_REQUIRED ACTION_
Each line below that contains the word "display" is to be counted; give only the final number.

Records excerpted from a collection
────

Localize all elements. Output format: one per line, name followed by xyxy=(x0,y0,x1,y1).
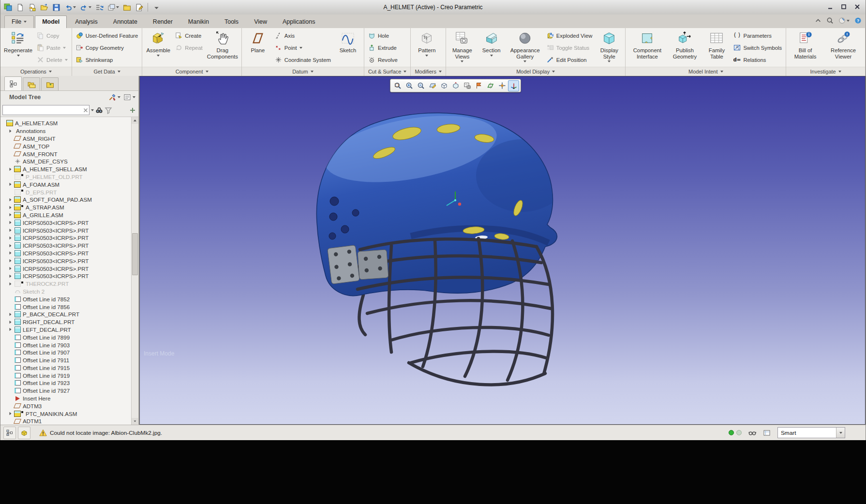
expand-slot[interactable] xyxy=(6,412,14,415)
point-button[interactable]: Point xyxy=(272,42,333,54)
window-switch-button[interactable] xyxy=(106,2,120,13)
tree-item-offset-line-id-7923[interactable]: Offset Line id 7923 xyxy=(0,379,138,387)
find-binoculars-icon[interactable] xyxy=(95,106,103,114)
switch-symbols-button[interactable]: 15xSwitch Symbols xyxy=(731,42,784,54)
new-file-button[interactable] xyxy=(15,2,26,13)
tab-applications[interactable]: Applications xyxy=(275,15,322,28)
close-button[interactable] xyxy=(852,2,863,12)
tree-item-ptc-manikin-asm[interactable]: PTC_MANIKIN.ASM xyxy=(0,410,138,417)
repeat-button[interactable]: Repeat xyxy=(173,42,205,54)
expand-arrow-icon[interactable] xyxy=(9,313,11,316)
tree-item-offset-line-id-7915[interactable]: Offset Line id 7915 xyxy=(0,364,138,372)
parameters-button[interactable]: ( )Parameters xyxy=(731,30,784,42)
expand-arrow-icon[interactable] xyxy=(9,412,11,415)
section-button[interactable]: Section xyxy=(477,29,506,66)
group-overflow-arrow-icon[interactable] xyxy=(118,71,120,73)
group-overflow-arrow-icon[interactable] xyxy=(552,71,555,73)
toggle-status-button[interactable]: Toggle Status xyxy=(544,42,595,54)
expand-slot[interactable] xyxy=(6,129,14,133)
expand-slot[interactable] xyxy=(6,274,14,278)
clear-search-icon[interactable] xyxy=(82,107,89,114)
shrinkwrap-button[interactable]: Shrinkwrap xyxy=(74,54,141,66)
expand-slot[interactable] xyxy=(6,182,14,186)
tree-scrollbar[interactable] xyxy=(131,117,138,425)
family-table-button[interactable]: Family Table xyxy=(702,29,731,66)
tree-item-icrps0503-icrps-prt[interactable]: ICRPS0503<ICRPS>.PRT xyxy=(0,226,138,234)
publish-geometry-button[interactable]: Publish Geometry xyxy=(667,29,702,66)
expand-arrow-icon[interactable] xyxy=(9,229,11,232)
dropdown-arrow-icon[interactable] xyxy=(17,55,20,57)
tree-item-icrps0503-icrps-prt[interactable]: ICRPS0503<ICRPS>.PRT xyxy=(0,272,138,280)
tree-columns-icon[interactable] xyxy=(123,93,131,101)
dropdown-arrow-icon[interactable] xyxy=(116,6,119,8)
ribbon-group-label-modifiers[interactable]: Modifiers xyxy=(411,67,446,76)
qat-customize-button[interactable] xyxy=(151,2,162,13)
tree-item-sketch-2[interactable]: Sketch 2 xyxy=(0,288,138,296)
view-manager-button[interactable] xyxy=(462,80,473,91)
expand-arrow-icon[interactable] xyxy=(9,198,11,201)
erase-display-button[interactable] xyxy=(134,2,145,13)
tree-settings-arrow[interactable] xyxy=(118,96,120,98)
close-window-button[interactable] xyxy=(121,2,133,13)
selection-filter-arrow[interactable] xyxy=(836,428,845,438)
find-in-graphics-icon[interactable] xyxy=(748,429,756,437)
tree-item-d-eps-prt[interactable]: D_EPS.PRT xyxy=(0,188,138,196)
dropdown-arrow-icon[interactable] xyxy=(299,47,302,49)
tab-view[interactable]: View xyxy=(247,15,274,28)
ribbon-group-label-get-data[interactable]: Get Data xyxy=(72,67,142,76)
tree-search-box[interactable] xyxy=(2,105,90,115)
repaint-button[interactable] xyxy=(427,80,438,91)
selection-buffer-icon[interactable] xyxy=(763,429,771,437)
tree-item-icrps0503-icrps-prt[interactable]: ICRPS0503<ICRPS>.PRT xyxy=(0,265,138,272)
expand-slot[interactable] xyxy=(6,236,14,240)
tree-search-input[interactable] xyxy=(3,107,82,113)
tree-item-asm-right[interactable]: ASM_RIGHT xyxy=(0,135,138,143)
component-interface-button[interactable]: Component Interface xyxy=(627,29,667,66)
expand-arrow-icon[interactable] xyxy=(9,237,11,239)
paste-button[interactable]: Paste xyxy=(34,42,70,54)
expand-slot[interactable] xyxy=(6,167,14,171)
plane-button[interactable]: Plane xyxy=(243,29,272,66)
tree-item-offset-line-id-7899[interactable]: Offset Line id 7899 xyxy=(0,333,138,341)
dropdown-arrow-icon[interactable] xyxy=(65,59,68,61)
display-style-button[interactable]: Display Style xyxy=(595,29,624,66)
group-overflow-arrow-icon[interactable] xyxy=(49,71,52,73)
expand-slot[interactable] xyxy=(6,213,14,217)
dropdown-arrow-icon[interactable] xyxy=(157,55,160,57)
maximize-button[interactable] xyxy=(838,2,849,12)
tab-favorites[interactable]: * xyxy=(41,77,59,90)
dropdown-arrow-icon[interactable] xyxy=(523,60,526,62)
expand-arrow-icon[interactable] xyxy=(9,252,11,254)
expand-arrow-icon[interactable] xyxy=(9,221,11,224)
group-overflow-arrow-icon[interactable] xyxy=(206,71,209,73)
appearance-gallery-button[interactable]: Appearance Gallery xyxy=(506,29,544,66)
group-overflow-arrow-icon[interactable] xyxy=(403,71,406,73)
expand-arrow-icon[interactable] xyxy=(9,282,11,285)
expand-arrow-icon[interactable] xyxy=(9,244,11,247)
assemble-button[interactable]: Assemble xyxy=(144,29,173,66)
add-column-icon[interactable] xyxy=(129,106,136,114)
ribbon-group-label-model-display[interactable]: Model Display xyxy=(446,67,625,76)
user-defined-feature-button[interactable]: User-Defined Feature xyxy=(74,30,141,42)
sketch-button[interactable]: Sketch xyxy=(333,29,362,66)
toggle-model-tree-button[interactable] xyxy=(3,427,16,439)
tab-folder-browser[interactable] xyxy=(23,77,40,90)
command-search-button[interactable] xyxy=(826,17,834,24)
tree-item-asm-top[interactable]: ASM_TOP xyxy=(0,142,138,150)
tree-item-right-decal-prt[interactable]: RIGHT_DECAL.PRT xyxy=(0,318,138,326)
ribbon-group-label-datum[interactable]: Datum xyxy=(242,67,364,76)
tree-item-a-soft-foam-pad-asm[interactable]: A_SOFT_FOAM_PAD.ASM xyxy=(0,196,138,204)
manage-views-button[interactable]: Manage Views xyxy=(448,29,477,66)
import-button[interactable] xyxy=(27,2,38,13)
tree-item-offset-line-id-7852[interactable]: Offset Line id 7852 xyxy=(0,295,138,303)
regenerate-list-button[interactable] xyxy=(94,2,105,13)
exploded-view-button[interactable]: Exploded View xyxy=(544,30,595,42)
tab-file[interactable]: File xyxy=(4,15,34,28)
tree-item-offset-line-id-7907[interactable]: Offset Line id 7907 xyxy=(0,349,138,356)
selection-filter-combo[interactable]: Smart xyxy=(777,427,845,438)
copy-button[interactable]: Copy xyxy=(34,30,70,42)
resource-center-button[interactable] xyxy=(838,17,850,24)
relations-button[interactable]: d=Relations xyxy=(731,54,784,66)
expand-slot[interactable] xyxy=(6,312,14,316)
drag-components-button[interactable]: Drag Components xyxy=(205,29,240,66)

────

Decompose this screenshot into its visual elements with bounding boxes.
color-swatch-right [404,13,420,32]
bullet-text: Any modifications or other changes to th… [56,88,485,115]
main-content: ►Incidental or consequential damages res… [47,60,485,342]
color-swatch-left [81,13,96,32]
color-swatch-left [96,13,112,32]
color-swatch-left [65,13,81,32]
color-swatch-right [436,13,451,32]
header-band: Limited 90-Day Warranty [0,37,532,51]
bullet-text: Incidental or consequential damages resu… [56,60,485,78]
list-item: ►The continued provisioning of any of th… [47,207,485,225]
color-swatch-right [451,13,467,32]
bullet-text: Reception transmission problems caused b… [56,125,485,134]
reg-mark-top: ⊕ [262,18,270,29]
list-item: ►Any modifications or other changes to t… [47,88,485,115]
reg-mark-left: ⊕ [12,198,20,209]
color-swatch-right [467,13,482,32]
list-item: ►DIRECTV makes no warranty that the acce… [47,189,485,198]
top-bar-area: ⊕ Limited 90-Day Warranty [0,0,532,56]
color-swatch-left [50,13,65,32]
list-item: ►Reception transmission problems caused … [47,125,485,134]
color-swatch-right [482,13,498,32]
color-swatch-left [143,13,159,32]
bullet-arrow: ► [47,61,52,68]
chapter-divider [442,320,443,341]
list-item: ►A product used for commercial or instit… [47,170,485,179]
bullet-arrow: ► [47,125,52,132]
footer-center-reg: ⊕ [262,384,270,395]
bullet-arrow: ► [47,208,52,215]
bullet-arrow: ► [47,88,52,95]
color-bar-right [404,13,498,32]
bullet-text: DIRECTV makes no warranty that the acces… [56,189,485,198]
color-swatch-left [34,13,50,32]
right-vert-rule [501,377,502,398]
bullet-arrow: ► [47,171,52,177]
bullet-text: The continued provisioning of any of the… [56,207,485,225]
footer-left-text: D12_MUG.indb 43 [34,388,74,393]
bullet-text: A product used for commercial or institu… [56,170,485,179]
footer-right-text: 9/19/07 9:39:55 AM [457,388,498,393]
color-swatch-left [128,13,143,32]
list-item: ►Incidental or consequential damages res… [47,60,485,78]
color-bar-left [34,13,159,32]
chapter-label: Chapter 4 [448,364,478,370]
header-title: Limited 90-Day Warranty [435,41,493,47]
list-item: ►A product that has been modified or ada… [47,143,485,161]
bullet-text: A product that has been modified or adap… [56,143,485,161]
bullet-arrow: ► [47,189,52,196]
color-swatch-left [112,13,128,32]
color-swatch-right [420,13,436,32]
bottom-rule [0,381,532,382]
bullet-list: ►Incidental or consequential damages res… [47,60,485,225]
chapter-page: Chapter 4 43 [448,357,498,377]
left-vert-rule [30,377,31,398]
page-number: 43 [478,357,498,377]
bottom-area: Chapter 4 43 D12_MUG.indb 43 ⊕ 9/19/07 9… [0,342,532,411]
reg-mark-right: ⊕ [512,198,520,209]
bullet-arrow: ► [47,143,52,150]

────

_REPLY_
3